New Failures/New Beginnings

Much of my work as a teacher is to share practice methods that will sustain a student through the stops and starts of life. Practicing is not a mess you clean up on Saturdays because you finally have an hour or two of free time. It’s a habit you form that gets rewarded when you see and hear your progress. Even 5 to 15 minutes a day will drastically change your relationship to your instrument. Anything else is what I call Creative Purgatory. It’s a mix of guilt, seeming ambivalence, and self-torment that renders you motionless. And as creatives, we’ve got to flow.

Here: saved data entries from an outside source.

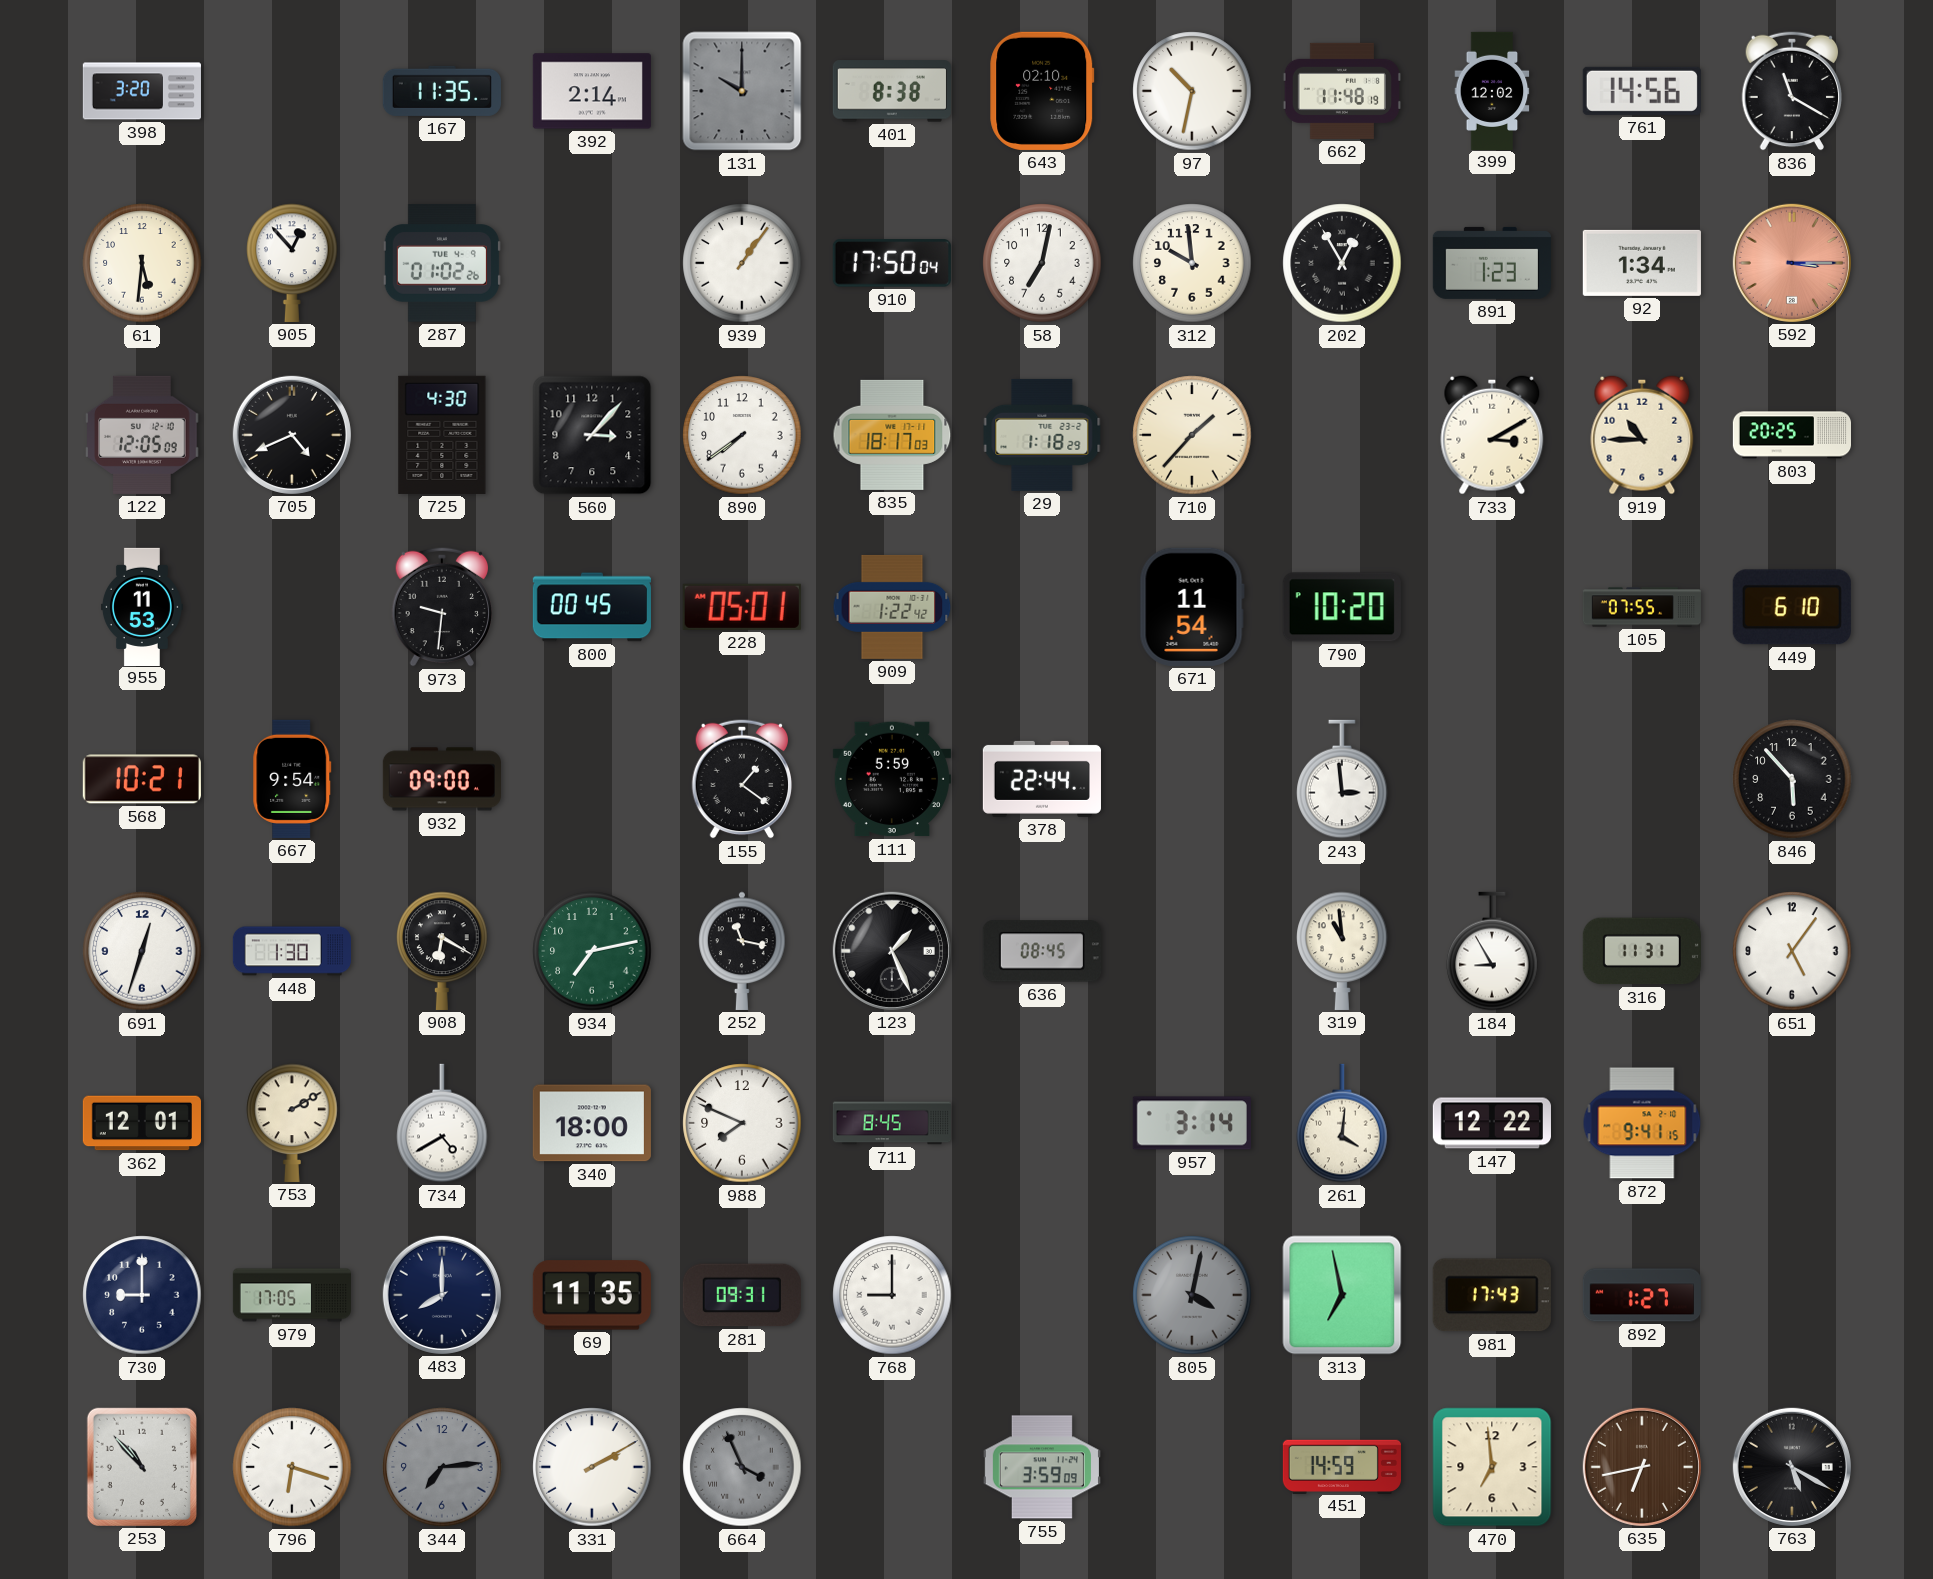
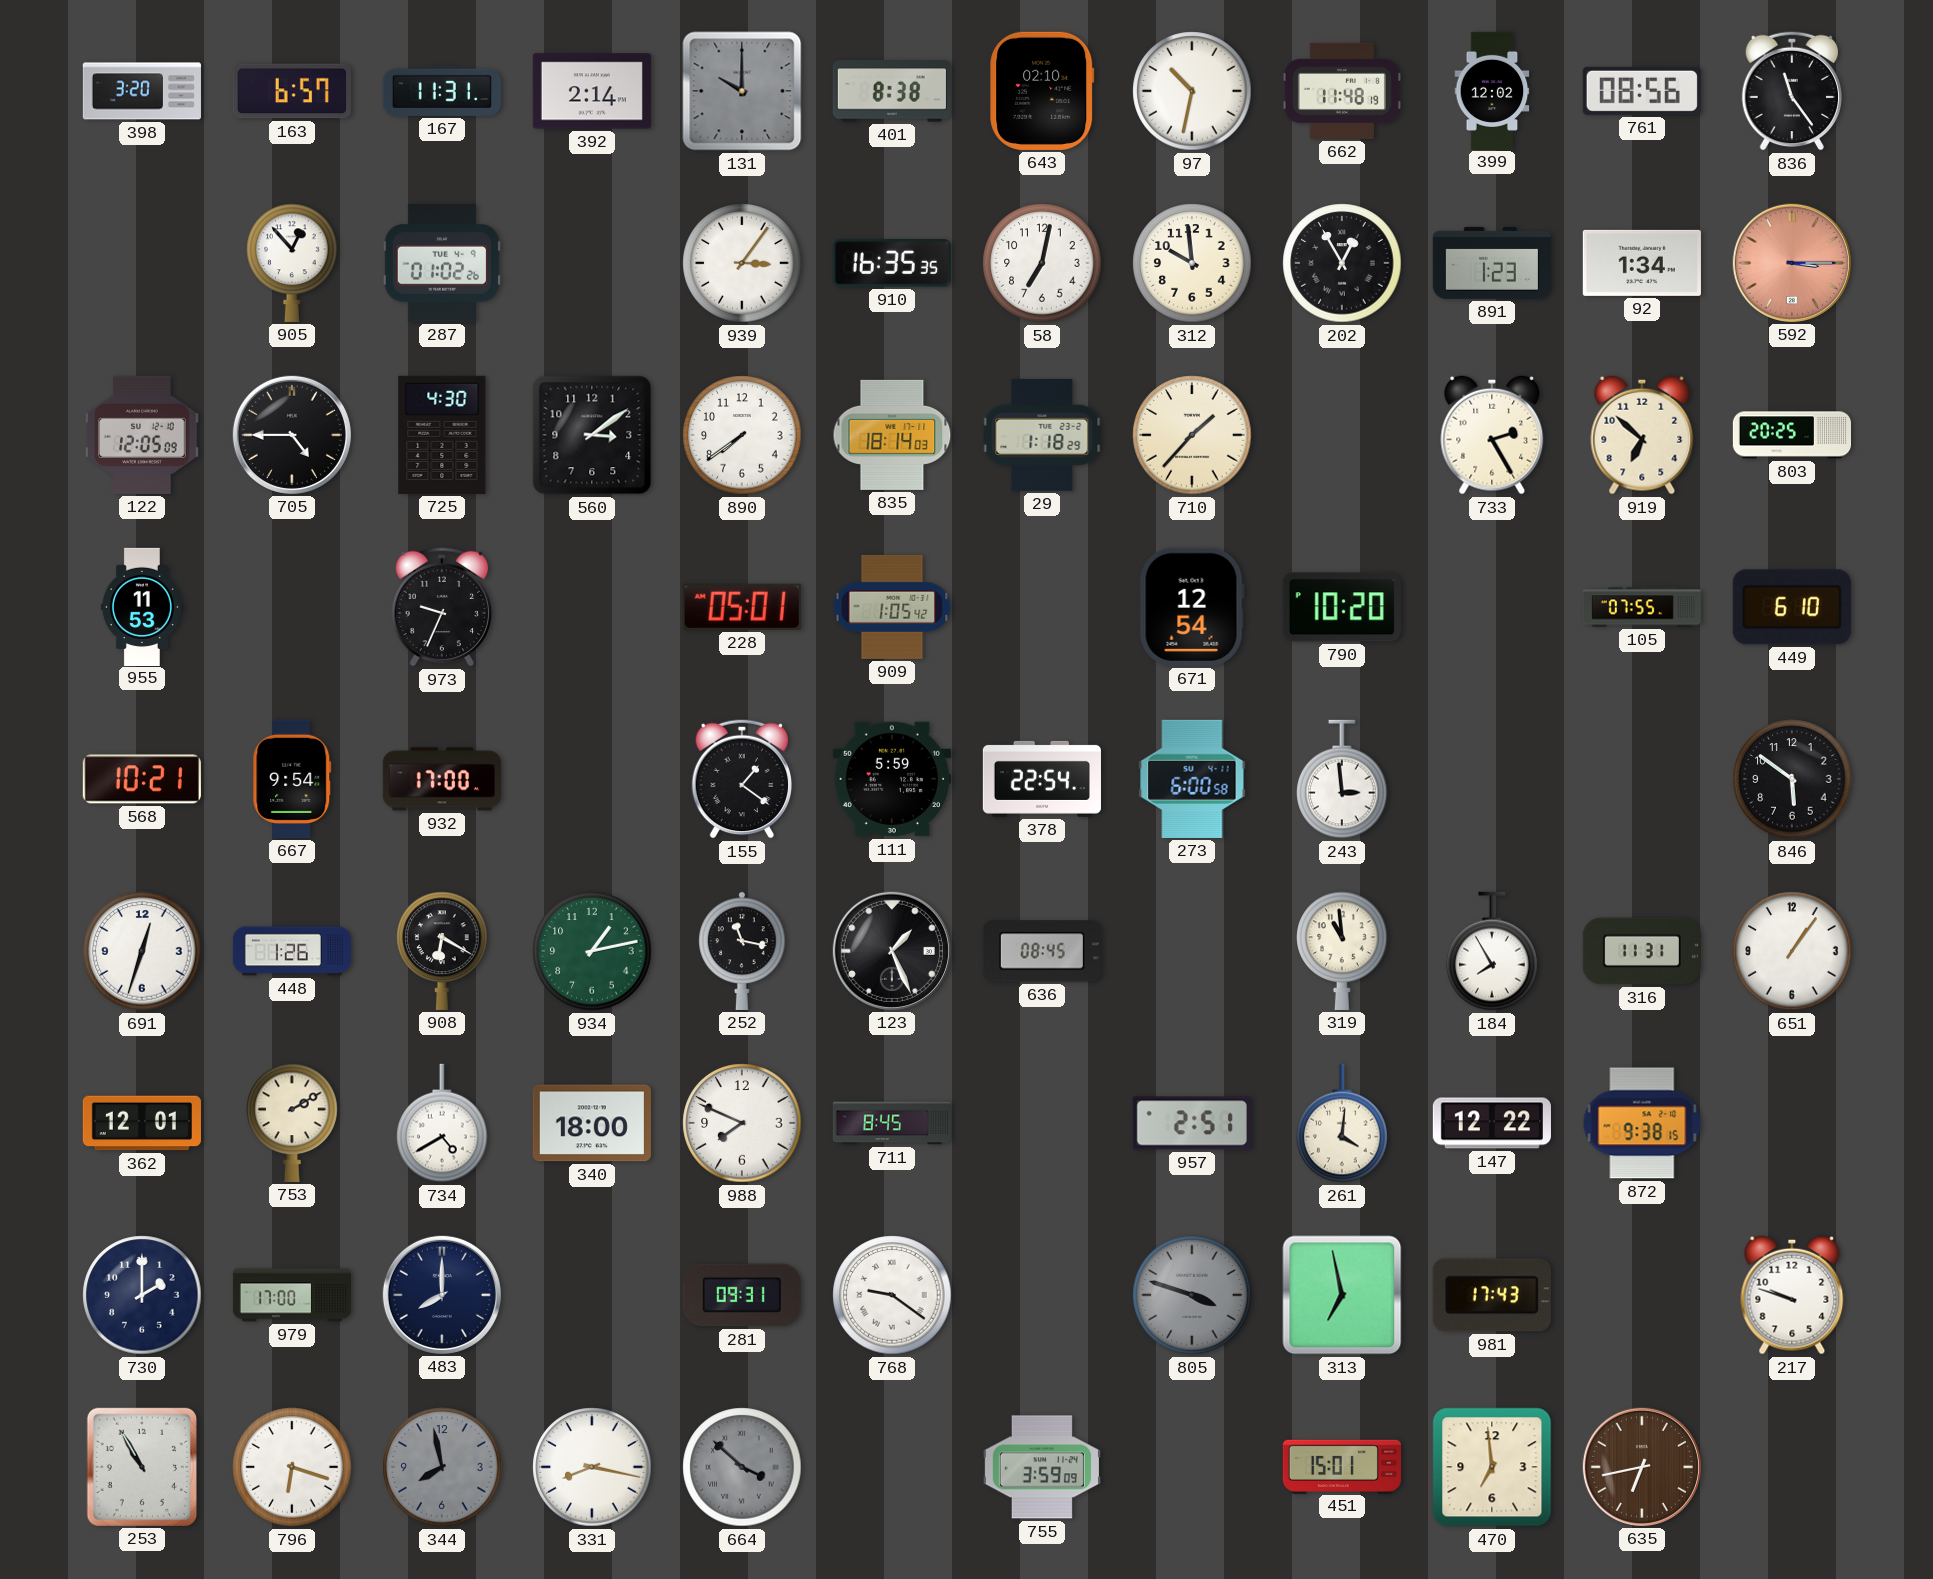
163: none -> 6:57
167: 11:35 -> 11:31
761: 14:56 -> 08:56
836: 11:20 -> 11:24
61: 5:31 -> none
939: 1:06 -> 3:06
910: 17:50 -> 16:35
705: 4:41 -> 4:45
560: 3:07 -> 3:09
835: 18:17 -> 18:14
733: 3:10 -> 2:25
919: 10:45 -> 6:52
973: 9:31 -> 9:34
800: 00:45 -> none
909: 1:22 -> 1:05
671: 11:54 -> 12:54
932: 09:00 -> 17:00
378: 22:44 -> 22:54
273: none -> 6:00
846: 5:53 -> 5:51
448: 1:30 -> 1:26
934: 7:13 -> 1:13
184: 8:55 -> 7:55
651: 5:06 -> 1:06
957: 3:14 -> 2:51
872: 9:41 -> 9:38
730: 9:00 -> 2:00
979: 17:05 -> 17:00
69: 11:35 -> none
768: 9:00 -> 9:21
805: 4:02 -> 3:48
892: 1:27 -> none
217: none -> 9:48
253: 10:53 -> 10:55
344: 7:14 -> 7:58
331: 2:10 -> 8:17
664: 3:56 -> 3:52
451: 14:59 -> 15:01
763: 5:20 -> none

One day I decided to forgive myself for all of my micro-failures. I acknowledged that I didn’t behave like I wanted, then I made moves to alter my course. Adding a practice to my life as simple as making my bed, then sitting on top of my smooth blankets to meditate for 20 minutes made a big difference. Once that felt steady I started adding on bite-sized, incremental practices: free writing 2 or 3 times a week for songwriting, 20 minutes a day of piano, etc. It’s much easier to add on a practice to something you already do, perhaps right after brushing teeth in the morning, or while the coffee brews.

For every micro-failure, there is a possibility of a small action that with time can amount to a massive shift in thinking. Practices don’t always stick the first time around. Keep at it. Every time we admit our failure and forgive ourselves, we open up space for new opportunities to do better.